外に出ると、一層奴らの声が大きく聞こえてきた。
「ホントに大丈夫?」
「今のところはな。だが、早くここを離れるに越したことはない。走るぞ」
そう言い置いて、樹が走り出す。
来た時とは違って彼の足はマラソン程度の速さだったから、付いていくのはたいして苦ではなかった。
軽快に足を運んでいた二人だったけれど、そろそろフェンスが見えてこようという頃に、不意に、樹が立ち止まる。彼は明日菜を制するように片手をかざし、鋭い眼差しで右手の方を見据えていた。
「どうしたの?」
彼が見ている方に明日菜も目を向けたけれども、何もない――と、思ったら。
アトラクションの脇にある、詰所のような小屋。
その陰から、のそりと男が一歩を踏み出した。続いてもう一人、そして、女性が一人。
彼らはしばらく茫洋とした様子でふらふらと歩いていたけれど、やがて、ふと、その動きを止めた。ゆったりとしたリズムで身体を揺らしているのが、妙に気持ち悪い。
樹は彼らを見据えたまま、腰の鞘からマチェットを抜き放つ。
「暗証番号は覚えているな?」
彼が言うのは、フェンスの扉を開くための番号のことだ。明日菜は教えられていた四桁の数字を諳んじてみせる。
「よし。先に行ってフェンスの鍵を外しておけ」
「わかった」
頷き、明日菜は走り出す。と、刹那おとなしかった『新生者』たちが沸き返った。
「ガアッ」
追いかけてきた咆哮を無視して、明日菜はフェンスを目指す。そこに樹がいる限り、彼女の背後は万全だった。鉄の壁がそびえるよりも、彼の右腕一本の方が遥かに安心させてくれる。
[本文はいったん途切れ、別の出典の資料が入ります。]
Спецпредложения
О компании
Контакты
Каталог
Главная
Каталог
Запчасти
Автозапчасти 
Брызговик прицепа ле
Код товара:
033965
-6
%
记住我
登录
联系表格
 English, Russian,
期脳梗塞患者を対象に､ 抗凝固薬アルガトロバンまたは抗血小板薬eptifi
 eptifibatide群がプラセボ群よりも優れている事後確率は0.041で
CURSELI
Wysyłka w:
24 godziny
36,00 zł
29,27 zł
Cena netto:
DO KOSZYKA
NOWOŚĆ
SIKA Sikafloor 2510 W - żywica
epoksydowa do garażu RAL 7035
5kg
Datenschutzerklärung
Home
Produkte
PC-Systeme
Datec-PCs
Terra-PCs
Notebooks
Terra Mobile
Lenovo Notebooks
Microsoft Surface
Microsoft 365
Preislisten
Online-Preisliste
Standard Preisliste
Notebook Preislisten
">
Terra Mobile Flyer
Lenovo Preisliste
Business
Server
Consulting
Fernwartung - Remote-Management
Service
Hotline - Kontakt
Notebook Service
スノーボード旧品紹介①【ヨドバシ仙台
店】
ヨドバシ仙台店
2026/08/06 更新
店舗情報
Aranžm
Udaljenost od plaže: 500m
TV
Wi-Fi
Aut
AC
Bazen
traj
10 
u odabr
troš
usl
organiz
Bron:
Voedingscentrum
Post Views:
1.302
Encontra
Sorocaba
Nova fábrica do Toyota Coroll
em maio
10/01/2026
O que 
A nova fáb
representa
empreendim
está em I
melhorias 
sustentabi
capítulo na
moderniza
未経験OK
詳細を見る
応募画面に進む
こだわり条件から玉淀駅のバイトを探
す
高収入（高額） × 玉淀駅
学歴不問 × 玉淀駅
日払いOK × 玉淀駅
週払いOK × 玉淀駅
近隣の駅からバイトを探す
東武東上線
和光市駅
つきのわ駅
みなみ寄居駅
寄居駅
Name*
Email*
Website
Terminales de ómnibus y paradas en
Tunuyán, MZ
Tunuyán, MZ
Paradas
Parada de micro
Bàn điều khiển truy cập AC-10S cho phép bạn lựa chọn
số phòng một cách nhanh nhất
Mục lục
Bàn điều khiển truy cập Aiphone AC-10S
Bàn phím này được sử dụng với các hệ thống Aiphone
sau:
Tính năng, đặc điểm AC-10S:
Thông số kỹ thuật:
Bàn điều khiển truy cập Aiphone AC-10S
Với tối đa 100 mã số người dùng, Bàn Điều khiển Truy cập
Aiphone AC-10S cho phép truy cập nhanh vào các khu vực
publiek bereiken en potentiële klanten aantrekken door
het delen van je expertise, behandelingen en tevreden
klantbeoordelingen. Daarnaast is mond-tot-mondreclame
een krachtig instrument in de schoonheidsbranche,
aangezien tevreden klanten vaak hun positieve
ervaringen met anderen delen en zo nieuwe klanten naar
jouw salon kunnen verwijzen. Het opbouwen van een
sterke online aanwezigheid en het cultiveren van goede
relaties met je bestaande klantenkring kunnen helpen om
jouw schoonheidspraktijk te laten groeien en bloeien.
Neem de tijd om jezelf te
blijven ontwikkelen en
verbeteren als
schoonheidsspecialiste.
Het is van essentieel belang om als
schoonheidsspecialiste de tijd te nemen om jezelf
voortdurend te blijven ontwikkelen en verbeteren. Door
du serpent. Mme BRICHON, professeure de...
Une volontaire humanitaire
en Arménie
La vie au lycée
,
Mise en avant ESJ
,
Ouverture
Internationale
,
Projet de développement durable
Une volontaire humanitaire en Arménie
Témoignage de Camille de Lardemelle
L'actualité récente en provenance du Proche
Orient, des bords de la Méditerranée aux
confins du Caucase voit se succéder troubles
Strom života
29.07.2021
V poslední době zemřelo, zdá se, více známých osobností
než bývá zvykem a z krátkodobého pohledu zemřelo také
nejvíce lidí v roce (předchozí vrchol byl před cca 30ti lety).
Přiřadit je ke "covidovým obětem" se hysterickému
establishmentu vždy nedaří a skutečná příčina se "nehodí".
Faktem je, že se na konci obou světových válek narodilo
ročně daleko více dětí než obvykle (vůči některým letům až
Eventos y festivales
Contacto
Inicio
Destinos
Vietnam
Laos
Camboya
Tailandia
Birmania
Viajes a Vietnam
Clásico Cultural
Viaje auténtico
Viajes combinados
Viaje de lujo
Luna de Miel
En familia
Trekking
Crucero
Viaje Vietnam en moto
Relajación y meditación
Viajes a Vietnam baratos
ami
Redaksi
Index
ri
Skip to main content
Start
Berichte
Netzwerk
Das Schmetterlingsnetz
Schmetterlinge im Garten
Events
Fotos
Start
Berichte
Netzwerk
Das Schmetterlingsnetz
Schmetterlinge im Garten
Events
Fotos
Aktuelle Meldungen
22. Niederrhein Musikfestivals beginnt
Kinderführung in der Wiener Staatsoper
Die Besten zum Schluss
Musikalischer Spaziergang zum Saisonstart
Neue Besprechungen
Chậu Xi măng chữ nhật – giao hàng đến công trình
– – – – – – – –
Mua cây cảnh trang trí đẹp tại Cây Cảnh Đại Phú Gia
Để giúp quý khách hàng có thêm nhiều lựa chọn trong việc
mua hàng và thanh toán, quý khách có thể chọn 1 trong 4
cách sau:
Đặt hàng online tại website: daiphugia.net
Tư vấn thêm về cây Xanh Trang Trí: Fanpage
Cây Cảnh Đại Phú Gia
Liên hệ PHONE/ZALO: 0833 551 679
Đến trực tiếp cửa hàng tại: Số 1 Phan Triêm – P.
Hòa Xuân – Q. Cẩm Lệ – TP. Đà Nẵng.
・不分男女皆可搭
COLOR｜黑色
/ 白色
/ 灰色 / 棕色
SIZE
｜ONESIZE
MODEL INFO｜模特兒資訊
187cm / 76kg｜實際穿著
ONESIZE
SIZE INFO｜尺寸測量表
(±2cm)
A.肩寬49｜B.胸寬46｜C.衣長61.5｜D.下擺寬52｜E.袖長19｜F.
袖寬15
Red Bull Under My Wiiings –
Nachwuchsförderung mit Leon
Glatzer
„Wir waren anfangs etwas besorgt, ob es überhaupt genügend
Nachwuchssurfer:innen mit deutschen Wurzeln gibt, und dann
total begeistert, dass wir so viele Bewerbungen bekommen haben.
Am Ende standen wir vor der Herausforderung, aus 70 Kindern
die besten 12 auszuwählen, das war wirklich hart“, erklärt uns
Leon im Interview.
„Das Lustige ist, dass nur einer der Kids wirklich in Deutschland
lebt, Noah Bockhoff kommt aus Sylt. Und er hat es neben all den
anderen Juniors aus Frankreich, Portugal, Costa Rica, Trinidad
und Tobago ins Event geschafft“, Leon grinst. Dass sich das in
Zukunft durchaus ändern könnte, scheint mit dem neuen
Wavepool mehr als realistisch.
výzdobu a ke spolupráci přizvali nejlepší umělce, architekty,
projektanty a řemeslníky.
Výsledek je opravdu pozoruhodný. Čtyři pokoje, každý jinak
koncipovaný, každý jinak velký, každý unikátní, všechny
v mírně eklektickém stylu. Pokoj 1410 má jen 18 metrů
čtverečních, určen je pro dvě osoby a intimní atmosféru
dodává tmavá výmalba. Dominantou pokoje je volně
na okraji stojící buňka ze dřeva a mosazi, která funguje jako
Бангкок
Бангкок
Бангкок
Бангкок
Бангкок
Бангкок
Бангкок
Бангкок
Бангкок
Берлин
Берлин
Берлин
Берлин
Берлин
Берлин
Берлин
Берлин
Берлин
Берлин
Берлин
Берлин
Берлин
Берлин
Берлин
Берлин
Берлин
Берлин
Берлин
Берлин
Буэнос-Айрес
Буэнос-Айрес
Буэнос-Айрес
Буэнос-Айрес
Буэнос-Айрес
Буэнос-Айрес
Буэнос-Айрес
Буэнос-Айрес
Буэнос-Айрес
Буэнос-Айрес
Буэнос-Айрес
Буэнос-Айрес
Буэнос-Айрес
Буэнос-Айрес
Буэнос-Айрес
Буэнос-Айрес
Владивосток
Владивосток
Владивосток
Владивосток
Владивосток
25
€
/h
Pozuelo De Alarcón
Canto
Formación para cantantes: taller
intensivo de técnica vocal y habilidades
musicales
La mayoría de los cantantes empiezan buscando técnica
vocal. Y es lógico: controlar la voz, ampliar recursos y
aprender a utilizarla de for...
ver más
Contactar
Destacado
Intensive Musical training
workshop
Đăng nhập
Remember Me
ほとんど体当たりするようにフェンスに飛びつき、扉になっている部分をサッと一瞥した。
入ってきたときの扉と違って、レバーハンドルの横にテンキーがある。
明日菜は焦りながら、けれど、間違いのないように慎重に、番号を押す。
ピーと小さな電子音に続いて、カチ、と何かが外れる音が聞こえた。
ハンドルを回すと、抵抗なく扉が開く。蝶番は内側にも外側にも動くタイプのようだ。
一度開いてからまた閉じると鍵がかかってしまう作りだと聞いている。
明日菜は地面を見渡し、小石を拾って扉が閉まらないように挟み込んだ。
(これで大丈夫かな)
ホッと小さく息をついてから、明日菜は樹を振り返った。
立っているのは、二人。そして地面には、二つの身体が転がっている。どちらも頭がないのが見て取れて、それを認めた瞬間、思わず彼女は目を逸らした。
確かに、彼らはもう人間ではないのだけれど、ヒトの姿はしているのだから、どうしても正視はできない。
自分を守るか相手を殺すかのどちらかしかないのは解かっていても、抵抗なく受け入れることは不可能だ。
そして、また。
樹が振るった刃が煌めき、一瞬後、まるで豆腐か何かのように女性の頭を斬り落とす。
女性は一、二度揺らめき、そして膝から崩れ落ちた。
樹が手の中のマチェットを一振りすると、赤いものが数滴、ピピッと地面に散った。
追いかけてくるものがいないか確認するように、来た方向へと樹が目を向けかける。その動きが、ハタと止まった。
彼は明日菜の方へと勢いよく振り返ったかと思うと、らしくなく焦りを含んだ荒れた声を彼女に飛ばす。
「こっちへ来い!」
その命令と同時に彼女に向けて走り出した樹の顔は、険しい。
「樹さん……?」
眉をひそめた明日菜だったけれど、一瞬後、彼の言動の理由が判った。
「ぐがぁっ」
すぐ近くで上がった威嚇の声に、明日菜は思わず背後に――フェンスの向こうに、目を走らせる。
格子を挟んで、男がいた。
(うそ)
明日菜が数歩後ずさったところで、男の体当たりを受けて勢いよくフェンスの扉が開いた。扉の端が彼女をかすめて、ビクンと身体がすくむ。
それはほんの一秒かそこらのことだった。
そのわずかな時間が、男の手が明日菜の頭を鷲掴みにすることを許してしまう。
「ぃやぁッ」
明日菜の喉からこぼれたのは、悲鳴にすらならない、か細い声だ。
頭と、そして肩を掴まれた。
男はまるでフライドチキンか何かを食べようとしているかのように、グイ、と両手を捻って明日菜の肉の部分を――肩を、あらわにする。
掴まれたところが、痛い。
それ以上に、男が全身から漂わせている腐臭が、明日菜の嫌悪と恐怖を掻き立てる。
我に返った明日菜は手と足を打ち振るって男から逃れようとしたけれど、まさに万力のように締め付けてくる彼の両手はビクともしなかった。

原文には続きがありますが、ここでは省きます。